Background: The chemical senses of insects mediate behaviors that are closely linked to survival and reproduction.

The order Diptera contains two model organisms, the vinegar fly Drosophila melanogaster and the mosquito

Anopheles gambiae, whose chemosensory genes have been extensively studied. Representing a third dipteran

lineage with an interesting phylogenetic position, and being ecologically distinct by feeding on plants, the Hessian

fly (Mayetiola destructor Say, Diptera: Cecidomyiidae) genome sequence has recently become available. Among

plant-feeding insects, the Hessian fly is unusual in ‘reprogramming’ the plant to create a superior food and in being the

target of plant resistance genes, a feature shared by plant pathogens. Chemoreception is essential for reproductive

success, including detection of sex pheromone and plant-produced chemicals by males and females, respectively.

Results: We identified genes encoding 122 odorant receptors (OR), 28 gustatory receptors (GR), 39 ionotropic

receptors (IR), 32 odorant binding proteins, and 7 sensory neuron membrane proteins in the Hessian fly genome. We

then mapped Illumina-sequenced transcriptome reads to the genome to explore gene expression in male and female

antennae and terminal abdominal segments. Our results reveal that a large number of chemosensory genes have

up-regulated expression in the antennae, and the expression is in many cases sex-specific. Sex-specific expression is

particularly evident among the Or genes, consistent with the sex-divergent olfactory-mediated behaviors of the adults.

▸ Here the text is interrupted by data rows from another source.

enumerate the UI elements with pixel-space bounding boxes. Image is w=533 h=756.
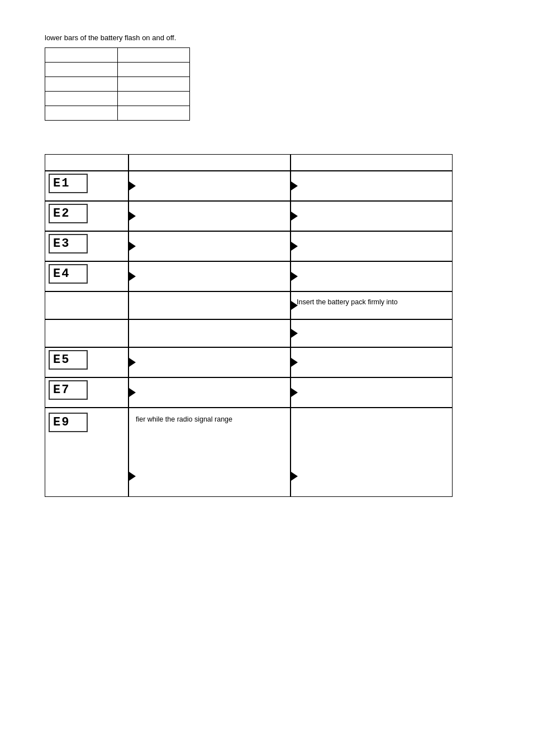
grid-header-col2 (129, 154, 291, 171)
table-row (45, 106, 190, 121)
table-row (45, 77, 190, 92)
arrow-icon (129, 242, 136, 251)
table-cell (45, 48, 118, 63)
grid-row3-col2 (129, 231, 291, 261)
grid-row2-col2 (129, 201, 291, 231)
arrow-icon (129, 388, 136, 397)
arrow-icon (291, 472, 298, 481)
grid-row3-col1: E3 (45, 231, 129, 261)
table-cell (117, 77, 190, 92)
top-table (45, 47, 190, 121)
table-cell (45, 106, 118, 121)
table-cell (117, 63, 190, 77)
grid-row7-col2 (129, 347, 291, 377)
arrow-icon (291, 242, 298, 251)
grid-row2-col3 (291, 201, 453, 231)
arrow-icon (129, 472, 136, 481)
table-cell (117, 48, 190, 63)
table-row (45, 63, 190, 77)
grid-row1-col2 (129, 171, 291, 201)
main-grid: E1 E2 E3 E4 (45, 154, 488, 497)
grid-row4-col3 (291, 261, 453, 291)
lcd-code-e3: E3 (49, 234, 88, 253)
grid-row6-col3 (291, 319, 453, 347)
arrow-icon (129, 358, 136, 367)
grid-row3-col3 (291, 231, 453, 261)
arrow-icon (291, 301, 298, 310)
arrow-icon (129, 272, 136, 281)
arrow-icon (291, 358, 298, 367)
grid-header-col3 (291, 154, 453, 171)
grid-row1-col1: E1 (45, 171, 129, 201)
table-cell (117, 106, 190, 121)
grid-header-col1 (45, 154, 129, 171)
radio-signal-text: fier while the radio signal range (135, 413, 234, 485)
grid-row4-col2 (129, 261, 291, 291)
grid-row8-col2 (129, 377, 291, 408)
table-row (45, 92, 190, 106)
arrow-icon (291, 181, 298, 190)
page-wrapper: lower bars of the battery flash on and o… (0, 0, 533, 519)
arrow-icon (291, 212, 298, 221)
lcd-code-e7: E7 (49, 380, 88, 400)
grid-row1-col3 (291, 171, 453, 201)
grid-row2-col1: E2 (45, 201, 129, 231)
table-cell (45, 63, 118, 77)
arrow-icon (129, 212, 136, 221)
table-cell (117, 92, 190, 106)
lcd-code-e5: E5 (49, 350, 88, 370)
table-cell (45, 77, 118, 92)
grid-row7-col3 (291, 347, 453, 377)
grid-row5-col3: Insert the battery pack firmly into (291, 291, 453, 319)
top-description: lower bars of the battery flash on and o… (45, 34, 488, 42)
table-row (45, 48, 190, 63)
lcd-code-e1: E1 (49, 174, 88, 193)
grid-row5-col2 (129, 291, 291, 319)
lcd-code-e9: E9 (49, 413, 88, 432)
battery-insert-text: Insert the battery pack firmly into (296, 295, 399, 310)
arrow-icon (129, 181, 136, 190)
grid-row9-col2: fier while the radio signal range (129, 408, 291, 497)
arrow-icon (291, 388, 298, 397)
arrow-icon (291, 272, 298, 281)
grid-row8-col1: E7 (45, 377, 129, 408)
arrow-icon (291, 329, 298, 338)
grid-row5-col1 (45, 291, 129, 319)
grid-row6-col1 (45, 319, 129, 347)
grid-row8-col3 (291, 377, 453, 408)
grid-row7-col1: E5 (45, 347, 129, 377)
grid-row4-col1: E4 (45, 261, 129, 291)
grid-row6-col2 (129, 319, 291, 347)
lcd-code-e2: E2 (49, 204, 88, 223)
grid-row9-col1: E9 (45, 408, 129, 497)
grid-row9-col3 (291, 408, 453, 497)
table-cell (45, 92, 118, 106)
lcd-code-e4: E4 (49, 264, 88, 284)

In addition, the large number of Ors in the genome but the reduced set of Grs and divergent Irs suggest that the

short-lived adults rely more on long-range olfaction than on short-range gustation. We also report up-regulated

expression of some genes from all chemosensory gene families in the terminal segments of the abdomen, which

play important roles in reproduction.

Conclusions: We show that a large number of the chemosensory genes in the Hessian fly genome have sex- and

tissue-specific expression profiles. Our findings provide the first insights into the molecular basis of chemoreception in

plant-feeding flies, representing an important advance toward a more complete understanding of olfaction in Diptera

and its links to ecological specialization.